Something About Adapting The Tractate Middoth

Rant verses rave.

I recently watched an adaptation of The Tractate Middot, the 1911 M. R. James ghost story. The BBC adaptation aired on Christmas Day back in 2013 and is one many excellent adaptations of James's stories available. One reason I was interested in watching this one was seeing how the producers created the cob-webbed-face specter who appeared to Mr. Garrett:
I tell you, he had a very nasty bald head. It looked to me dry, and it looked dusty, and the streaks of hair across it were much less like hair than cobwebs...Though, for one reason or another I didn't take in the lower part of his face I did see the upper part; and it was perfectly dry, and the eyes were very deep-sunk; and over them, from the eyebrows to the cheek-bones there were cobwebs-thick.
Bellairs wrote in The Lamp from the Warlock's Tomb (1988) of Willis Nightwood, an eccentric lawyer from Stillwater, Wisconsin, who supposedly succumbed to an accident during occult ceremony and consumed by a demon.

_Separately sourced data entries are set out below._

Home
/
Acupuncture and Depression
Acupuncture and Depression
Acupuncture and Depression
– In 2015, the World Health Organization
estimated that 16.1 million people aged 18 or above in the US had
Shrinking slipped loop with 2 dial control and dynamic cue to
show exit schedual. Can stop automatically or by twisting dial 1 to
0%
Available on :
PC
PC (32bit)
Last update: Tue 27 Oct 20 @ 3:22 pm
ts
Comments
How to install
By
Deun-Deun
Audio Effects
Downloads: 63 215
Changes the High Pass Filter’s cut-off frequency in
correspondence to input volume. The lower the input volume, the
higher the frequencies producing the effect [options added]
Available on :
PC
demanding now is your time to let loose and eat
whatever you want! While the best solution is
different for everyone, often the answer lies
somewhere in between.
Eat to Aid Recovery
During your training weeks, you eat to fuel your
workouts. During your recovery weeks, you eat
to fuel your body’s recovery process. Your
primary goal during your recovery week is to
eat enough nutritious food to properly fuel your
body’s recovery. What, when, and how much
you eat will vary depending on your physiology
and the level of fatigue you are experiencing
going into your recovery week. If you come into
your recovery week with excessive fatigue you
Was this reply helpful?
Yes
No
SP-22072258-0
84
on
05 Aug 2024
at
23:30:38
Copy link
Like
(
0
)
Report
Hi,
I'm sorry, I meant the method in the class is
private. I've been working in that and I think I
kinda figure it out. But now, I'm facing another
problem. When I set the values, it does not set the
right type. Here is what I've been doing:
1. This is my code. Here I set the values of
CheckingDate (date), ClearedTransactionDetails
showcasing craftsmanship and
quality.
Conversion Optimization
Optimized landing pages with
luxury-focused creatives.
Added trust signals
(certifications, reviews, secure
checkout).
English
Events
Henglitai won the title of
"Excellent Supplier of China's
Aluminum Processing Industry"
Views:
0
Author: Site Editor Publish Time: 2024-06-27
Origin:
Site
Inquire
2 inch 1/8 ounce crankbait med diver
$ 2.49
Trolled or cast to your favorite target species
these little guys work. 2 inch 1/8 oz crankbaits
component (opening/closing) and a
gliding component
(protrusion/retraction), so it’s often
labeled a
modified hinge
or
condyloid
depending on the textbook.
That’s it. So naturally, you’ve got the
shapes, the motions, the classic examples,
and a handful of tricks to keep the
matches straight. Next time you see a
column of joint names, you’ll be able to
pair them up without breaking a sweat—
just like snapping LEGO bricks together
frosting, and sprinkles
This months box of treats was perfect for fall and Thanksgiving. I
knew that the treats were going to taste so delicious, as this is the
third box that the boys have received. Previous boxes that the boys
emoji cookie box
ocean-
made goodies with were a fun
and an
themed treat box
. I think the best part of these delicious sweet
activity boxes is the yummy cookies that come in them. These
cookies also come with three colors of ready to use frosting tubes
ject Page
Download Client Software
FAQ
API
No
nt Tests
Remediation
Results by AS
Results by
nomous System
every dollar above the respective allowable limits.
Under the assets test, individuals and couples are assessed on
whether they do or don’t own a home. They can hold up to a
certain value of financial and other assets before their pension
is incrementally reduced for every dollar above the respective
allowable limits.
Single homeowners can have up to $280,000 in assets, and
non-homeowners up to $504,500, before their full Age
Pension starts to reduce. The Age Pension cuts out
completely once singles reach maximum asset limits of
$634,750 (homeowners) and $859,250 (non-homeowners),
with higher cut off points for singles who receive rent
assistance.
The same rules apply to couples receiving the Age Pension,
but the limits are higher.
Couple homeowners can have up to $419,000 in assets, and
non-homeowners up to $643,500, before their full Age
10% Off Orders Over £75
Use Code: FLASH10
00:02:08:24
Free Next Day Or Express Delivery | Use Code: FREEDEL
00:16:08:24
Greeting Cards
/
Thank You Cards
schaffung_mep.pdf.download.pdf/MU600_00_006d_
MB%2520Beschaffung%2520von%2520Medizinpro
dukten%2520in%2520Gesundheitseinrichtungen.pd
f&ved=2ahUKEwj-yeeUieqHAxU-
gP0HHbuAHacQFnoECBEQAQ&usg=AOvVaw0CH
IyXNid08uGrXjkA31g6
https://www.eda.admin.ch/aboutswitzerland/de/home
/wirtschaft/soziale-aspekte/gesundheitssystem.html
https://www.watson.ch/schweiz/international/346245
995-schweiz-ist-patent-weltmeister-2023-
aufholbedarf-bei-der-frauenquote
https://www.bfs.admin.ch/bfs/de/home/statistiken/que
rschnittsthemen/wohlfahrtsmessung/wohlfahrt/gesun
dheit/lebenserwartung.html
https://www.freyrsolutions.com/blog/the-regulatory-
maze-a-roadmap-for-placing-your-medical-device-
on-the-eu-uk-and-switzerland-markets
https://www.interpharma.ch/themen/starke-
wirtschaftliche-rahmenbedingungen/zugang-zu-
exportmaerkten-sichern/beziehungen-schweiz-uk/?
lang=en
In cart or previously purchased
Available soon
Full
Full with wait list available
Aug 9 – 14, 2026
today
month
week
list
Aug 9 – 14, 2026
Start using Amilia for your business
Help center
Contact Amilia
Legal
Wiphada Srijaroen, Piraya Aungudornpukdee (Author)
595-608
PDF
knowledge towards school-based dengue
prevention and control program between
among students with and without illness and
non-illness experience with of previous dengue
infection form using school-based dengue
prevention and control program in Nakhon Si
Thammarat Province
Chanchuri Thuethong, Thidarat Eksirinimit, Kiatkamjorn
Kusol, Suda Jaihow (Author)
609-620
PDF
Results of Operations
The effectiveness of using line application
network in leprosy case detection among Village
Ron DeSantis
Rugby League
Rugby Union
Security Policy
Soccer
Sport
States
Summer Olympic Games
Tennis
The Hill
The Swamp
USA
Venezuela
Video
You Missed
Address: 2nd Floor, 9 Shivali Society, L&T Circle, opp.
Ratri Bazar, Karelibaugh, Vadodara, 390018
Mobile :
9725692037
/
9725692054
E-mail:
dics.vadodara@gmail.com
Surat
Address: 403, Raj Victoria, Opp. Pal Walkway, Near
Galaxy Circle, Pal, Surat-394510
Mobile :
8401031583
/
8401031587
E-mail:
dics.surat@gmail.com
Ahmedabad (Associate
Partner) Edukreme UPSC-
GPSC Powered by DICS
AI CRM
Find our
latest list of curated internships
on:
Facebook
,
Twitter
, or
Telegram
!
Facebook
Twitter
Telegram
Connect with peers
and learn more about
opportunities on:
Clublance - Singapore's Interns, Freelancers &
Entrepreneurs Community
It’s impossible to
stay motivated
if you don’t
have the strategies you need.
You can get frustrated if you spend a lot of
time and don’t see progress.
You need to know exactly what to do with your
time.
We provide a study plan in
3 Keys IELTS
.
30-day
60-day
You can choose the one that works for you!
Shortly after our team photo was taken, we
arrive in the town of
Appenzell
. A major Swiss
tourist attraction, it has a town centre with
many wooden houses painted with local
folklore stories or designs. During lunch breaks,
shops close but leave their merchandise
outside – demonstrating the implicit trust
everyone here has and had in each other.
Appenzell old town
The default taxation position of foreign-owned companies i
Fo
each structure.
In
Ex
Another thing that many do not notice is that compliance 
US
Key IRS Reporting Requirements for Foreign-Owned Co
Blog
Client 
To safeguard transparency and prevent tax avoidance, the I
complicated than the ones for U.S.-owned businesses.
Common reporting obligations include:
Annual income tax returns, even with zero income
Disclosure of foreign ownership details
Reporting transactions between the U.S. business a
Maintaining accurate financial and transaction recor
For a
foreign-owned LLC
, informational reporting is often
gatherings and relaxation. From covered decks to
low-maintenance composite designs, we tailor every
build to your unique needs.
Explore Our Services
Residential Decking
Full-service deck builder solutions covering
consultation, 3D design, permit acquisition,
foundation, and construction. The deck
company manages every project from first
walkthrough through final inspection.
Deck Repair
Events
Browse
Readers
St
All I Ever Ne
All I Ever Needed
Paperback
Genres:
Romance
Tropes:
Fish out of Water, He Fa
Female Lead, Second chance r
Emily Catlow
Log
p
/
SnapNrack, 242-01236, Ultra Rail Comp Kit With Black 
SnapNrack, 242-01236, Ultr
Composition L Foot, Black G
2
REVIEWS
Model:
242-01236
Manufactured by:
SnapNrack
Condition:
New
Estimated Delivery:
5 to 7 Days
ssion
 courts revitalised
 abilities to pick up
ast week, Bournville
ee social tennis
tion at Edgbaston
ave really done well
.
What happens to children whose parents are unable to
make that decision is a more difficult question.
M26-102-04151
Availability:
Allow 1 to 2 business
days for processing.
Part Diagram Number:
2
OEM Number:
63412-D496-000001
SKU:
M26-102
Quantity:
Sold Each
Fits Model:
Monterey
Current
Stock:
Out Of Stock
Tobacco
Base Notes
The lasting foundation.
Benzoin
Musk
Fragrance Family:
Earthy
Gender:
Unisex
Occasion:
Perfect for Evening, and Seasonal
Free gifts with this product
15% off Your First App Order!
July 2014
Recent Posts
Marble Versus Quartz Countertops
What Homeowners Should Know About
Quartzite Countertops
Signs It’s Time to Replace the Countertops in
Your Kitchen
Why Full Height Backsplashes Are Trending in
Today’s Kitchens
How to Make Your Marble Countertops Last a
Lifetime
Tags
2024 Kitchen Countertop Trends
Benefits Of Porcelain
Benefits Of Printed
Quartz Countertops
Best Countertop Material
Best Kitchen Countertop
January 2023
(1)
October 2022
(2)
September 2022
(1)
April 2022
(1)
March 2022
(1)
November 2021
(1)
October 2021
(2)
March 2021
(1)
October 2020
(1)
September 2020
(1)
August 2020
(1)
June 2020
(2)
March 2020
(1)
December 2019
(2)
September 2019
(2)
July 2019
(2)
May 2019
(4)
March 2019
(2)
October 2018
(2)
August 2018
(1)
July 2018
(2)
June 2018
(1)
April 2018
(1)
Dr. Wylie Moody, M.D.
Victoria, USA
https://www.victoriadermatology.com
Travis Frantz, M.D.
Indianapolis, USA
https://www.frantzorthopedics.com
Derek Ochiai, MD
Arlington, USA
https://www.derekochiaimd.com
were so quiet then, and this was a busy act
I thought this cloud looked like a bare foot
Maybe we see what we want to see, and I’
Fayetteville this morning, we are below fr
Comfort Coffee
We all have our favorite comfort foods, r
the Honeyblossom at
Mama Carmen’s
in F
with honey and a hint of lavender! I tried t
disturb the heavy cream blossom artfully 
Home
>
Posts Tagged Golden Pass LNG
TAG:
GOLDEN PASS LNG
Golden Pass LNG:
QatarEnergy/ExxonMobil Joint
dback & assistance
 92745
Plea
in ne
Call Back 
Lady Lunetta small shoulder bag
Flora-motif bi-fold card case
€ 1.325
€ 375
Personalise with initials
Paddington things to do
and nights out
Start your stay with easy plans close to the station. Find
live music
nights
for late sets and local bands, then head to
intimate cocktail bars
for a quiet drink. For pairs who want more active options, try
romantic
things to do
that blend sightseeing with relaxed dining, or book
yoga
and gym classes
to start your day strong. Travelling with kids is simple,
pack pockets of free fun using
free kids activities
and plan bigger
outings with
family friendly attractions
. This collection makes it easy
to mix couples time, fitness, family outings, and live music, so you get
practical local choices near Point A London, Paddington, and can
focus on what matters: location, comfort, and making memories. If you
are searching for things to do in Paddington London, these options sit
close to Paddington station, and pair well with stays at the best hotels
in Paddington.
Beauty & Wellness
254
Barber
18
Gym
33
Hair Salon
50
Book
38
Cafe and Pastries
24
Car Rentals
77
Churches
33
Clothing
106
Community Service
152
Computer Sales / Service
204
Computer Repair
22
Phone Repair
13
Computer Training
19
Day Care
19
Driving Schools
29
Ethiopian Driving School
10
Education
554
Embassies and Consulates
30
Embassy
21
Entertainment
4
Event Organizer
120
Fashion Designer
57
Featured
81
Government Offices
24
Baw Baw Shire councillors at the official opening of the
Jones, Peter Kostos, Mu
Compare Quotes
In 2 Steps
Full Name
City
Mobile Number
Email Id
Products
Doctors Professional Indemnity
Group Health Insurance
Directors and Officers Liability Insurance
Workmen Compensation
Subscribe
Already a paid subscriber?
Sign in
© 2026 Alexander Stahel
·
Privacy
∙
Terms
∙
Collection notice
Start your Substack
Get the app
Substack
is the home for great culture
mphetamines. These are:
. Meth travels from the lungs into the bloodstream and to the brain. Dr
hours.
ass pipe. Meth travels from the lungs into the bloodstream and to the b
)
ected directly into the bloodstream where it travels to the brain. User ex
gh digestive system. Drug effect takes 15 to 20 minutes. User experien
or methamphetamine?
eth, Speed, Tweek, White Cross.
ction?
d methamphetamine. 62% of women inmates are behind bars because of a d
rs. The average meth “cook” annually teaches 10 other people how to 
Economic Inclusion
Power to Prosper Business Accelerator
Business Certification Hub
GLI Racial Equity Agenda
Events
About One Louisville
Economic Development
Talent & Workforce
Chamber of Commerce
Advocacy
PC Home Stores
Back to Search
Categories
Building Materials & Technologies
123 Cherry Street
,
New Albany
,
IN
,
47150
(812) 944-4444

It’s the so-called oil lamp demon, described as short with a pale, bald, freckled face covered with a crisscrossing mass of black strands similar to spider webs, that appears to be one of Bellairs many allusions to Jamesian motifs.

It’s just as fun seeing new takes on the Bellairs Corpus characters and scenes from contemporary artists as it is seeing modern interpretations on the material we know inspired Bellairs.  It also makes me wonder how the Bellairs Corpus could look were it ever adapted visually.